ぶっとんだ。わたしは正直ぶっとんだ。すごいぜ、生の落語。

そして談笑師匠はもちろんだが、わたしの心は吉笑さんにグッと掴まれた。

帰り道で誓った。
必ず『渋谷らくご』に行くぞ、と。

こんな近くに落語ライブが楽しめる場所があるんだから、行かないなんてバチがあたらあ。

生まれてはじめての生の落語が談笑師匠、吉笑さんで本当によかった。俺はついている。どこまでもついているなあ、と思った。

ぷるぷるはヤバい

会の最後にひろのぶと株式会社の社長、田中泰延さん司会でのトークショーも楽しめた。

談笑師匠の「落語を海外に、という話もあるが、その必要はないと思う」という意見に深くうなづく。わたしは何でもかんでもグローバル化しようとする風潮に疑問を感じている。

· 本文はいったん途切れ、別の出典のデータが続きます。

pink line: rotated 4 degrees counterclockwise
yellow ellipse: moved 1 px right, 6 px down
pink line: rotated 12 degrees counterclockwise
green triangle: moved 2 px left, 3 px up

ふだんなら冗談の散弾銃をぶっぱなすひろのぶさんも、談笑師匠や吉笑さんの前では抑制をきかせたトークだった。わたしもあらためて人との距離のとり方に細心の意識を向けなければと思った。

左から吉笑さん、談笑師匠、ひろのぶ社長

みなさん、落語は生で味わいましょう。生とそうじゃないものとは談笑師匠曰く、アレとナニぐらい違うそうです。談笑師匠曰くですよ。


サクラサク

わたしには子どもがいない。
だが、たくさんの子どもに恵まれている。

コピーライターという仕事を長くやっていると、一度くらいは頼まれるのが名付けである。名付けといっても商品や店舗のネーミングではない。人の名前だ。つまり名付け親になるということである。責任重大である。

かくいうわたしも今から18年前、当時の部下から生まれてくる子の名前を考えて欲しい、と頼まれた。そのときはまだ男の子か女の子かわかっていない時期だったが、要望としては「すべてお任せします」とのことだった。

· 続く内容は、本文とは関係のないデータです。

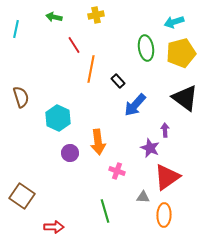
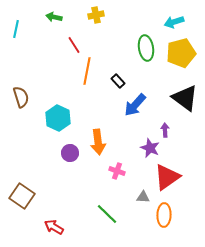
orange line: moved 4 px left, 2 px down
green line: moved 2 px right, 3 px down; rotated 30 degrees counterclockwise
red arrow: rotated 150 degrees counterclockwise
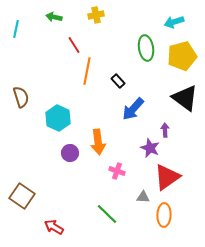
yellow pentagon: moved 1 px right, 3 px down
blue arrow: moved 2 px left, 4 px down
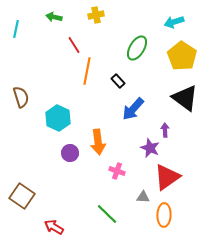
green ellipse: moved 9 px left; rotated 40 degrees clockwise
yellow pentagon: rotated 24 degrees counterclockwise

とんでもなく力不足だ、と思ったがこういう頼みは断るものではない。個人的にも目にかけていた部下だったので表面上は喜んでひきうけたが心の中は震えていた。

ただ、流石にその頃にはわたしもそれなりの技術を会得しており、焦りながらも冷静に、部下とそのパートナーに関して知りうる限りの情報を集め、整理するところからはじめた。

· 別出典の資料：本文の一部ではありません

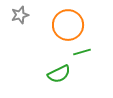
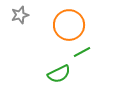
orange circle: moved 1 px right
green line: rotated 12 degrees counterclockwise
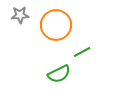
gray star: rotated 12 degrees clockwise
orange circle: moved 13 px left
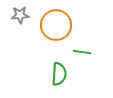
green line: rotated 36 degrees clockwise
green semicircle: rotated 60 degrees counterclockwise
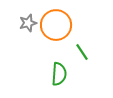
gray star: moved 8 px right, 8 px down; rotated 12 degrees counterclockwise
green line: rotated 48 degrees clockwise
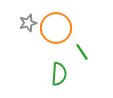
orange circle: moved 3 px down
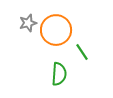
orange circle: moved 2 px down
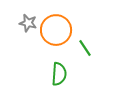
gray star: rotated 30 degrees clockwise
green line: moved 3 px right, 4 px up
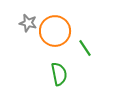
orange circle: moved 1 px left, 1 px down
green semicircle: rotated 15 degrees counterclockwise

それぞれの性格、長所短所、結婚式でのスピーチ、どんな未来を夢描いているか…一つひとつの情報を精査し、残すもの、外すものを吟味した結果、自分としてはこれしかない、という名前ができた。

できたのだが、それはやや男性寄りの名前でもあった。

生まれてくる子が女の子だったらどうしよう。だけどこういう名前の女の子がいたらそれはそれで惹かれるな。そしてその子が大人になる頃にはきっと性差についての捉え方も変わっているんじゃないか。

そんなふうに思い込み、プレゼンテーションした。

結果としてクライアント(部下とその伴侶)は喜んで提案を受け入れてくれた。しかし彼らの両親や祖父母の反応はどうだっただろうか。

生まれてきた子は女の子であった。

わたしは、もちろん自信を持ってつけた名前だったので一点の後悔もない。だが、いざ当の本人にとってはどうだろうか、本当によかったのだろうか。弱気の虫が蠢いてもいた。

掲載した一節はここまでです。